General: Periodic determination of prothrombin time or other suitable coagulation test is essential. The availability of suitable laboratory facilities to monitor therapy accurately with oral anticoagulants is mandatory, both to assure adequate anticoagulation and to avoid toxicity due to overdosage. The dosage of oral anticoagulants depends on the clinical response as monitored by prothrombin time determinations (see DOSAGE AND ADMINISTRATION). Since heparin prolongs the one-stage prothrombin time, a period of at least 5 hours should elapse after the last intravenous dose and after the last subcutaneous dose of heparin before drawing blood to determine the prothrombin time when heparin and anisindione have been given together. In addition to adequate laboratory facilities, a supply of oral or parenteral phytonadione (vitamin K1) and a source of whole blood or plasma should be available when emergency treatment of acute overdosage is required (see OVERDOSAGE).
A number of factors including environmental, mental, medical, and nutritional states may affect an individual's response to anticoagulant therapy. Factors which increase sensitivity to the drug and lengthen prothrombin time include:initial hypo-prothrombinemia, increased age, poor nutritional status, vitamin K deficiency or malabsorption, congestive heart failure or vascular damage, hepatic disorders including hepatitis or obstructive jaundice, biliary fistula, febrile states, hyperthyroidism, preparatory bowel sterilization, recent surgery, and X-ray therapy.
Factors which may decrease the response to oral anticoagulants and shorten the prothrombin time include: pregnancy, diabetes mellitus, hyper-lipidemia, hypothyroidism, hypercholesterolemia, and hereditary or acquired resistance.

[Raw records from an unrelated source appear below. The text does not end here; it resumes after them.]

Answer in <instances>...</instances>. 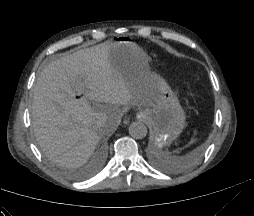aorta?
Here are the masks:
<instances>
[{
  "mask_svg": "<svg viewBox=\"0 0 254 216\" xmlns=\"http://www.w3.org/2000/svg\"><path fill=\"white\" fill-rule=\"evenodd\" d=\"M147 127L140 121L132 122L129 126V134L135 139H142L147 135Z\"/></svg>",
  "mask_w": 254,
  "mask_h": 216,
  "instance_id": "1",
  "label": "aorta"
}]
</instances>
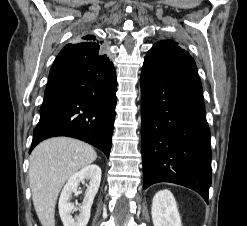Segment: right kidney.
<instances>
[{"mask_svg":"<svg viewBox=\"0 0 247 226\" xmlns=\"http://www.w3.org/2000/svg\"><path fill=\"white\" fill-rule=\"evenodd\" d=\"M90 180L82 205L77 208L70 202L72 193H77L80 182ZM101 181V169L92 164L73 174L64 186L59 198V213L64 226H86L90 218V209ZM79 210V215L72 217L74 211Z\"/></svg>","mask_w":247,"mask_h":226,"instance_id":"1","label":"right kidney"}]
</instances>
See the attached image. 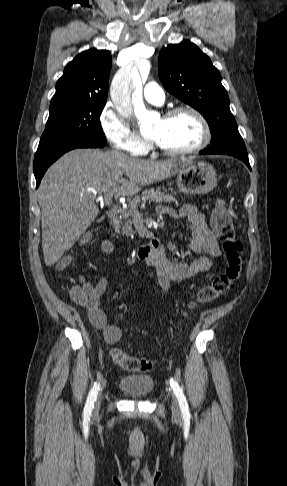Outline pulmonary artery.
I'll return each mask as SVG.
<instances>
[{"mask_svg": "<svg viewBox=\"0 0 287 486\" xmlns=\"http://www.w3.org/2000/svg\"><path fill=\"white\" fill-rule=\"evenodd\" d=\"M143 96L148 102L155 105H161L165 100L162 88L155 82H149L145 85Z\"/></svg>", "mask_w": 287, "mask_h": 486, "instance_id": "obj_1", "label": "pulmonary artery"}]
</instances>
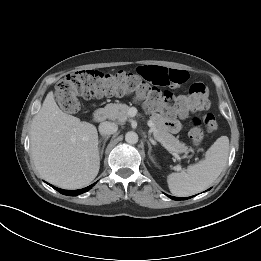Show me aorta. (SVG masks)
<instances>
[{"label":"aorta","instance_id":"obj_1","mask_svg":"<svg viewBox=\"0 0 261 261\" xmlns=\"http://www.w3.org/2000/svg\"><path fill=\"white\" fill-rule=\"evenodd\" d=\"M125 141L129 144H136L138 142V134L133 131H129L125 135Z\"/></svg>","mask_w":261,"mask_h":261}]
</instances>
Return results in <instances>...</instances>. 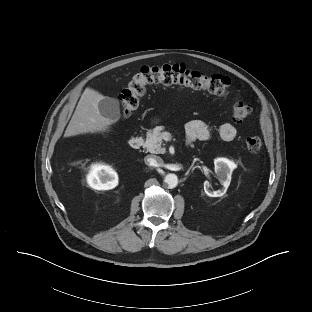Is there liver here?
<instances>
[{
  "instance_id": "liver-1",
  "label": "liver",
  "mask_w": 312,
  "mask_h": 312,
  "mask_svg": "<svg viewBox=\"0 0 312 312\" xmlns=\"http://www.w3.org/2000/svg\"><path fill=\"white\" fill-rule=\"evenodd\" d=\"M103 95L86 88L78 102L76 110L66 128L64 137L86 133L106 132L112 121L101 115L98 104Z\"/></svg>"
}]
</instances>
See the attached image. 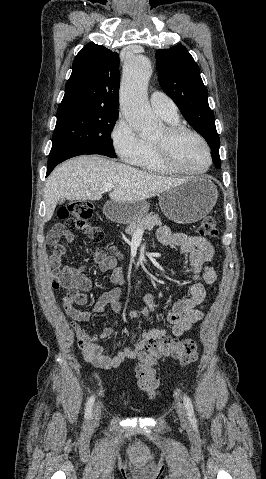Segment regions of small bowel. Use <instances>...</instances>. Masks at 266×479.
Instances as JSON below:
<instances>
[{"instance_id": "c3829d8e", "label": "small bowel", "mask_w": 266, "mask_h": 479, "mask_svg": "<svg viewBox=\"0 0 266 479\" xmlns=\"http://www.w3.org/2000/svg\"><path fill=\"white\" fill-rule=\"evenodd\" d=\"M68 243L75 241V235L65 230L61 235ZM157 237L164 246L179 247L182 254L188 256L190 266L182 269L184 275H191L192 284L189 296L172 303L167 309L166 320L169 327L144 329L141 334L131 332V341L124 349L114 355H108L100 346V341L110 337L114 329L105 328L100 333H89L82 323L91 320L94 314L101 313L110 307L116 314L117 322L123 315L121 300L125 293L122 286L125 284L124 272L116 267V259L107 255L103 249H96L92 262L97 264L101 271L110 272L109 281L118 287L103 293L97 300L92 311L81 310L78 307L88 303V291L91 287L89 277L84 273L88 264L79 268L61 264V257L55 261V277L53 284L57 288L66 290L62 298L63 309L71 321V326L76 336L77 344L87 362L98 368L111 369L120 366L125 360L135 359L149 341L166 337L170 332L174 336H182L203 318L202 305L206 298L204 284L212 285L217 279L215 270L209 265L214 249L204 237L173 232L168 226L158 229ZM144 306L130 313V318L142 316L148 319L155 310L153 296L145 293Z\"/></svg>"}]
</instances>
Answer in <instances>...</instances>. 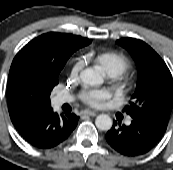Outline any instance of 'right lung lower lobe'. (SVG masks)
I'll return each mask as SVG.
<instances>
[{"mask_svg": "<svg viewBox=\"0 0 173 170\" xmlns=\"http://www.w3.org/2000/svg\"><path fill=\"white\" fill-rule=\"evenodd\" d=\"M10 118L21 137L39 149H49L66 140L79 119L75 114L58 115L51 107L24 111Z\"/></svg>", "mask_w": 173, "mask_h": 170, "instance_id": "obj_1", "label": "right lung lower lobe"}]
</instances>
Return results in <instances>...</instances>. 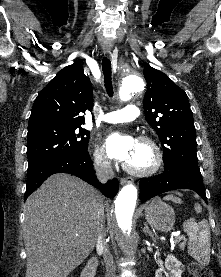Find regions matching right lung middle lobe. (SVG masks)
<instances>
[{"label":"right lung middle lobe","mask_w":221,"mask_h":277,"mask_svg":"<svg viewBox=\"0 0 221 277\" xmlns=\"http://www.w3.org/2000/svg\"><path fill=\"white\" fill-rule=\"evenodd\" d=\"M90 132L78 124H44L28 126V171L38 165L87 151Z\"/></svg>","instance_id":"right-lung-middle-lobe-1"}]
</instances>
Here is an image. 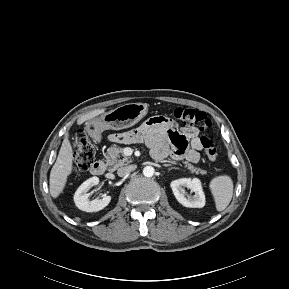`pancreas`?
<instances>
[{
  "label": "pancreas",
  "mask_w": 289,
  "mask_h": 289,
  "mask_svg": "<svg viewBox=\"0 0 289 289\" xmlns=\"http://www.w3.org/2000/svg\"><path fill=\"white\" fill-rule=\"evenodd\" d=\"M123 148L114 144L107 150V155L105 156L106 158V163L109 165L112 170H116L120 166H124L132 162L131 159L123 155ZM123 158L121 159V155ZM185 164V168H187L190 172L196 173V174H202L205 175L207 171L202 170L201 168H197L194 165L190 164L187 161L183 162Z\"/></svg>",
  "instance_id": "obj_1"
}]
</instances>
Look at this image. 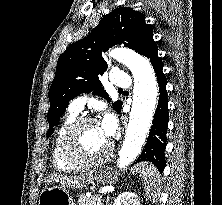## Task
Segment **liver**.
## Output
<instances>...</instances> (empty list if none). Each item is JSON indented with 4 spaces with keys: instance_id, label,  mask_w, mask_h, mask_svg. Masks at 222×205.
Here are the masks:
<instances>
[{
    "instance_id": "obj_1",
    "label": "liver",
    "mask_w": 222,
    "mask_h": 205,
    "mask_svg": "<svg viewBox=\"0 0 222 205\" xmlns=\"http://www.w3.org/2000/svg\"><path fill=\"white\" fill-rule=\"evenodd\" d=\"M93 179V174H82L74 176H58L52 179L54 182H59L63 185H67L74 188H84L88 186Z\"/></svg>"
}]
</instances>
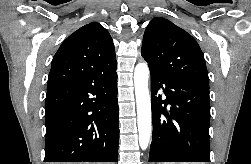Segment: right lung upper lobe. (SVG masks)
I'll return each mask as SVG.
<instances>
[{
	"mask_svg": "<svg viewBox=\"0 0 251 164\" xmlns=\"http://www.w3.org/2000/svg\"><path fill=\"white\" fill-rule=\"evenodd\" d=\"M116 66L113 40L99 23L91 22L71 34L55 54L47 89Z\"/></svg>",
	"mask_w": 251,
	"mask_h": 164,
	"instance_id": "cb5924a9",
	"label": "right lung upper lobe"
}]
</instances>
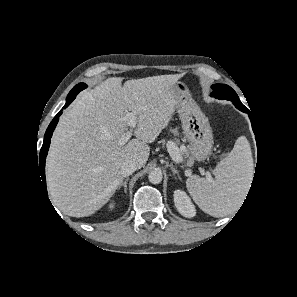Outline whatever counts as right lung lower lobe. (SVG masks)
Segmentation results:
<instances>
[{"instance_id":"obj_1","label":"right lung lower lobe","mask_w":297,"mask_h":297,"mask_svg":"<svg viewBox=\"0 0 297 297\" xmlns=\"http://www.w3.org/2000/svg\"><path fill=\"white\" fill-rule=\"evenodd\" d=\"M76 97V96H75ZM73 99L67 100L64 108L68 107L70 103H72ZM62 114V110L54 117V119L49 124L45 136H44V142L42 145V148L40 150V156H39V170L42 178V182L44 185V188L46 190V180H45V159L48 153L49 145H50V138L52 137L53 131L57 125V122L59 120V116ZM47 192V190H46Z\"/></svg>"}]
</instances>
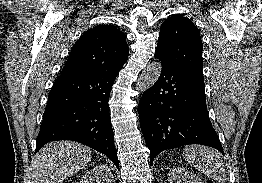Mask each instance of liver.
Listing matches in <instances>:
<instances>
[{
    "instance_id": "obj_1",
    "label": "liver",
    "mask_w": 262,
    "mask_h": 183,
    "mask_svg": "<svg viewBox=\"0 0 262 183\" xmlns=\"http://www.w3.org/2000/svg\"><path fill=\"white\" fill-rule=\"evenodd\" d=\"M91 160V150L73 141L46 144L32 159L33 183H62Z\"/></svg>"
}]
</instances>
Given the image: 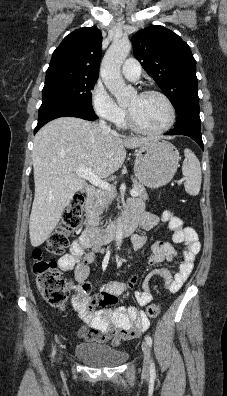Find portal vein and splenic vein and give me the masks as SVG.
I'll return each instance as SVG.
<instances>
[{
    "mask_svg": "<svg viewBox=\"0 0 227 396\" xmlns=\"http://www.w3.org/2000/svg\"><path fill=\"white\" fill-rule=\"evenodd\" d=\"M74 174L80 178H84V179L88 180L91 184H93L94 186H97L103 190L111 191L113 189L109 183L105 182L100 177L95 175L91 170H89L85 167L78 168ZM130 194L132 196H137L138 192L135 189H132L130 191Z\"/></svg>",
    "mask_w": 227,
    "mask_h": 396,
    "instance_id": "obj_1",
    "label": "portal vein and splenic vein"
}]
</instances>
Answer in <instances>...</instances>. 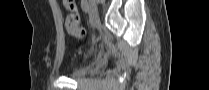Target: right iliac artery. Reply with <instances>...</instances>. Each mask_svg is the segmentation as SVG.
Wrapping results in <instances>:
<instances>
[{
    "label": "right iliac artery",
    "mask_w": 209,
    "mask_h": 90,
    "mask_svg": "<svg viewBox=\"0 0 209 90\" xmlns=\"http://www.w3.org/2000/svg\"><path fill=\"white\" fill-rule=\"evenodd\" d=\"M82 9L85 13L89 12V4L87 1L82 2Z\"/></svg>",
    "instance_id": "1"
}]
</instances>
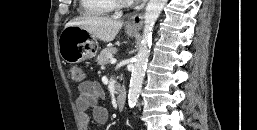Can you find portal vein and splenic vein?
<instances>
[{
	"label": "portal vein and splenic vein",
	"instance_id": "portal-vein-and-splenic-vein-1",
	"mask_svg": "<svg viewBox=\"0 0 257 130\" xmlns=\"http://www.w3.org/2000/svg\"><path fill=\"white\" fill-rule=\"evenodd\" d=\"M116 62H117V60H116L115 58H111V59H110V63H111V64H115Z\"/></svg>",
	"mask_w": 257,
	"mask_h": 130
}]
</instances>
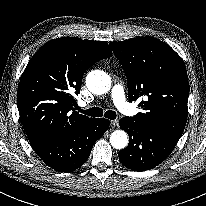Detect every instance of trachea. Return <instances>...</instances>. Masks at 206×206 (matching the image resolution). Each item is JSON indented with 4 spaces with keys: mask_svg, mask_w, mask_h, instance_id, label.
<instances>
[{
    "mask_svg": "<svg viewBox=\"0 0 206 206\" xmlns=\"http://www.w3.org/2000/svg\"><path fill=\"white\" fill-rule=\"evenodd\" d=\"M80 111L88 116H93V117H102L103 116V109L99 107H92L88 110H81ZM116 112L112 110H108L104 113V117L107 119L113 120L116 118Z\"/></svg>",
    "mask_w": 206,
    "mask_h": 206,
    "instance_id": "trachea-1",
    "label": "trachea"
}]
</instances>
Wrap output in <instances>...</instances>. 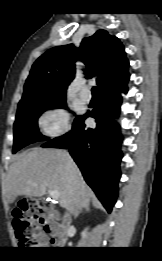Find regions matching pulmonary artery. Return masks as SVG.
<instances>
[{"mask_svg":"<svg viewBox=\"0 0 162 261\" xmlns=\"http://www.w3.org/2000/svg\"><path fill=\"white\" fill-rule=\"evenodd\" d=\"M79 96L85 102H89L92 99V93L87 88L82 89Z\"/></svg>","mask_w":162,"mask_h":261,"instance_id":"obj_1","label":"pulmonary artery"}]
</instances>
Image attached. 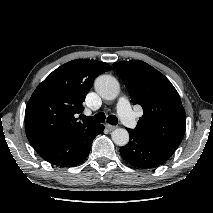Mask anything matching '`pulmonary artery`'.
<instances>
[{
    "label": "pulmonary artery",
    "instance_id": "e3ab8cb5",
    "mask_svg": "<svg viewBox=\"0 0 213 213\" xmlns=\"http://www.w3.org/2000/svg\"><path fill=\"white\" fill-rule=\"evenodd\" d=\"M117 111L122 122L129 128L136 126L135 117L131 111L128 100L125 97H121L117 104Z\"/></svg>",
    "mask_w": 213,
    "mask_h": 213
}]
</instances>
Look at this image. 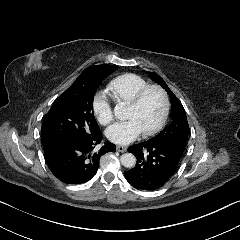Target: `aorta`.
Masks as SVG:
<instances>
[{
  "label": "aorta",
  "mask_w": 240,
  "mask_h": 240,
  "mask_svg": "<svg viewBox=\"0 0 240 240\" xmlns=\"http://www.w3.org/2000/svg\"><path fill=\"white\" fill-rule=\"evenodd\" d=\"M116 115H119V109L116 110ZM121 163L126 168H132L136 165V157L132 153H125L121 156Z\"/></svg>",
  "instance_id": "aorta-1"
}]
</instances>
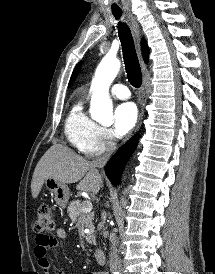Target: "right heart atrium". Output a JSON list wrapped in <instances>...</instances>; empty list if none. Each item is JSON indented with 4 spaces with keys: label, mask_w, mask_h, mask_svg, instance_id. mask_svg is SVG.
<instances>
[{
    "label": "right heart atrium",
    "mask_w": 215,
    "mask_h": 274,
    "mask_svg": "<svg viewBox=\"0 0 215 274\" xmlns=\"http://www.w3.org/2000/svg\"><path fill=\"white\" fill-rule=\"evenodd\" d=\"M115 147V139L110 129L97 125L90 136L83 153L88 156H98Z\"/></svg>",
    "instance_id": "d8ad5b80"
}]
</instances>
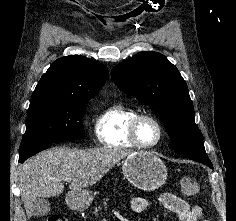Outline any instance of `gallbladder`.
I'll list each match as a JSON object with an SVG mask.
<instances>
[{"label": "gallbladder", "mask_w": 236, "mask_h": 221, "mask_svg": "<svg viewBox=\"0 0 236 221\" xmlns=\"http://www.w3.org/2000/svg\"><path fill=\"white\" fill-rule=\"evenodd\" d=\"M50 211V203L47 199L38 197L33 202V215L37 217L45 216Z\"/></svg>", "instance_id": "gallbladder-1"}]
</instances>
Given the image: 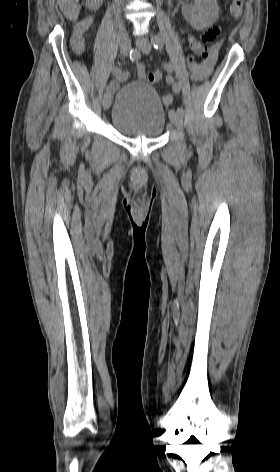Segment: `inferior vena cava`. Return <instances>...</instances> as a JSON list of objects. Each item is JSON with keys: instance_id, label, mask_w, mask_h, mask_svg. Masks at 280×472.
I'll list each match as a JSON object with an SVG mask.
<instances>
[{"instance_id": "inferior-vena-cava-1", "label": "inferior vena cava", "mask_w": 280, "mask_h": 472, "mask_svg": "<svg viewBox=\"0 0 280 472\" xmlns=\"http://www.w3.org/2000/svg\"><path fill=\"white\" fill-rule=\"evenodd\" d=\"M121 5H122V0H114V10L116 11L118 15L121 11ZM117 25L120 28H122V22L120 21V19L117 20Z\"/></svg>"}]
</instances>
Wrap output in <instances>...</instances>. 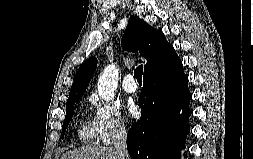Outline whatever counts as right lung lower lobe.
<instances>
[{"instance_id":"obj_1","label":"right lung lower lobe","mask_w":253,"mask_h":159,"mask_svg":"<svg viewBox=\"0 0 253 159\" xmlns=\"http://www.w3.org/2000/svg\"><path fill=\"white\" fill-rule=\"evenodd\" d=\"M187 84L182 62L166 73L144 76L138 99L142 116L127 135V149L132 159H176L180 156L191 115L192 95Z\"/></svg>"}]
</instances>
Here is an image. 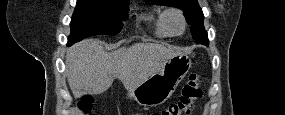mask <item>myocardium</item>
<instances>
[{"mask_svg": "<svg viewBox=\"0 0 285 115\" xmlns=\"http://www.w3.org/2000/svg\"><path fill=\"white\" fill-rule=\"evenodd\" d=\"M172 16H176L180 20L181 27L178 31L174 30L172 27V24H171ZM163 21H164V24L167 30L170 32V34L174 36L181 35L186 30L187 22H186L185 15L181 10L177 8H168L167 10H165L163 12Z\"/></svg>", "mask_w": 285, "mask_h": 115, "instance_id": "obj_1", "label": "myocardium"}]
</instances>
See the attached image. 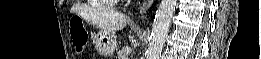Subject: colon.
<instances>
[{
	"label": "colon",
	"instance_id": "obj_1",
	"mask_svg": "<svg viewBox=\"0 0 261 59\" xmlns=\"http://www.w3.org/2000/svg\"><path fill=\"white\" fill-rule=\"evenodd\" d=\"M74 40L77 44V46L81 47L85 42V35L82 32H73Z\"/></svg>",
	"mask_w": 261,
	"mask_h": 59
}]
</instances>
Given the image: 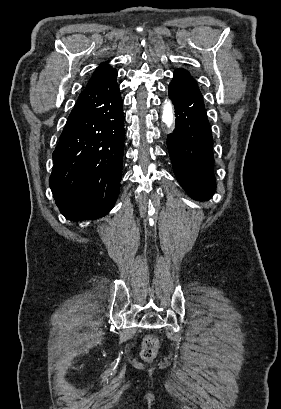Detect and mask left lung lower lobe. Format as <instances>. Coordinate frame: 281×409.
<instances>
[{"mask_svg": "<svg viewBox=\"0 0 281 409\" xmlns=\"http://www.w3.org/2000/svg\"><path fill=\"white\" fill-rule=\"evenodd\" d=\"M176 123L167 138L174 173L195 200H208L215 192L213 138L202 94L194 78L177 69L168 87Z\"/></svg>", "mask_w": 281, "mask_h": 409, "instance_id": "left-lung-lower-lobe-1", "label": "left lung lower lobe"}]
</instances>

Laboratory Tests: The need for careful control of the degree of anticoagulation, as determined by changes in prothrombin activity, cannot be overemphasized. It should be noted, however, that bleeding during anticoagulant therapy may not always correlate with prothrombin activity.
The stool guaiac test should be used to detect occult gastrointestinal bleeding.
In long-term therapy with anticoagulants, periodic laboratory evaluation of organ systems, including hematopoietic, renal, and hepatic studies, should be performed (see WARNINGS).
Please also refer to WARNINGS and PRECAUTIONS.
Carcinogenesis, Mutagenesis, Impairment of Fertility: Long-term dosing studies to determine the carcinogenic potential of oral anticoagulants, including anisindione, have not been done. Information on mutagenesis is unknown.
Pregnancy: Teratogenic and other effects — Pregnancy Category X: (See CONTRAINDICATIONS.)
Labor and Delivery: Anisindione is contraindicated in pregnancy. If oral anticoagulants are used in pregnant women, they should not be administered during the first trimester, and should be discontinued prior to labor and delivery.
Some clinicians suggest the replacement of oral anticoagulants with heparin therapy before term. Heparin is withheld during early labor and reinstituted 6 hours postpartum. After 5 to 7 days, therapy with oral anticoagulants may be resumed if indicated.
See CONTRAINDICATIONS for the use of oral anticoagulants in pregnancy.
Nursing Mothers: Oral anticoagulants or their metabolites are excreted in the milk of nursing mothers, possibly in amounts sufficient to cause a prothrombopenic state and bleeding in the newborn. As a general rule, nursing should not be undertaken while a patient is receiving an oral anticoagulant.
Pediatric Use: The use of oral anticoagulants in pediatric patients is not well documented. However, they may be beneficial in pediatric patients with rare thromboembolic disorder secondary to other disease states such as the nephrotic syndrome or congenital heart lesions. Heparin is probably the initial anticoagulant of choice because of its immediate onset of action.